Economists, with fancy mathematical models focusing above all on prices and equilibrium, tend to miss this in favour of investment, saving and the price mechanism.

Thus it is those who study how individuals operate and innovate who understand how the world is growing quite so rich. I live in the UK: in the UK we are about 3000% richer than our ancestors from 500 years ago.

Hiding in plain sight

To try and persuade you – particularly that riches was never primarily a question of Science – consider this. The Romans, 1000s of years before the industrial and agricultural revolution in the UK, had access to the farming techniques which could have massively improved agricultural yields. They also knew how to use coal – which we then forgot.

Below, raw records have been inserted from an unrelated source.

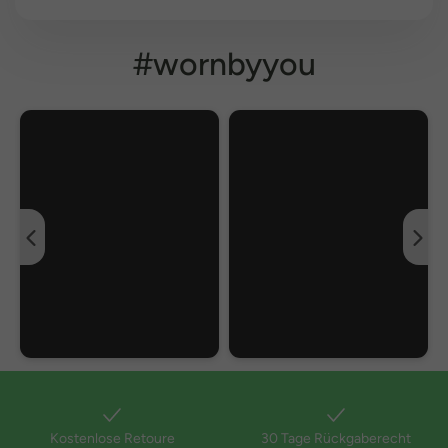
#wornbyyou
Kostenlose Retoure
30 Tage Rückgaberecht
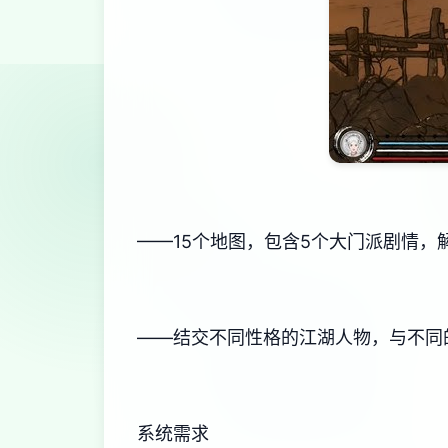
——15个地图，包含5个大门派剧情，
——结交不同性格的江湖人物，与不同
系统需求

China and the Arabic world were hugely more advanced and prosperous than Northern Europe for hundreds of years. In fact, China went through centuries of internal peace with a Scientific understanding not matched in the West until the 1700s.

However, rigid societal structures and the lack of markets to sell and use innovations meant that advances were not used in practice. What is the point in innovating if you have nothing to do with the extra crop as you can’t sell it? Or if the Lord who owns the land buys extra at forcibly low prices?

With the correct legal and economic liberties, there are improvements in every field, taken for granted. Concrete was invented by a French Gardener who wanted stronger pots!

The Appliance of Science

Yes, Scientific advances played an important role. But these are already acknowledged.

There is also a greater interdependence of Science with broader innovation than people realise. It is through broader innovation that both the wealth existed for greater research and education and the tools were created to allow better experimentation.

The Soviet experience also shows that technical knowledge can create sophistication within narrow parameters (such as blowing things up), but when it comes to the millions of tiny innovations which makes life better, there system could not provide.

A time for reflection

Consider how fortunate we are for all these improvements, reliant on so much widespread ingenuity.

When voting or engaging in politics, consider how those who promise an easy fix and want to attack civil liberties and rights are also attacking your prosperity.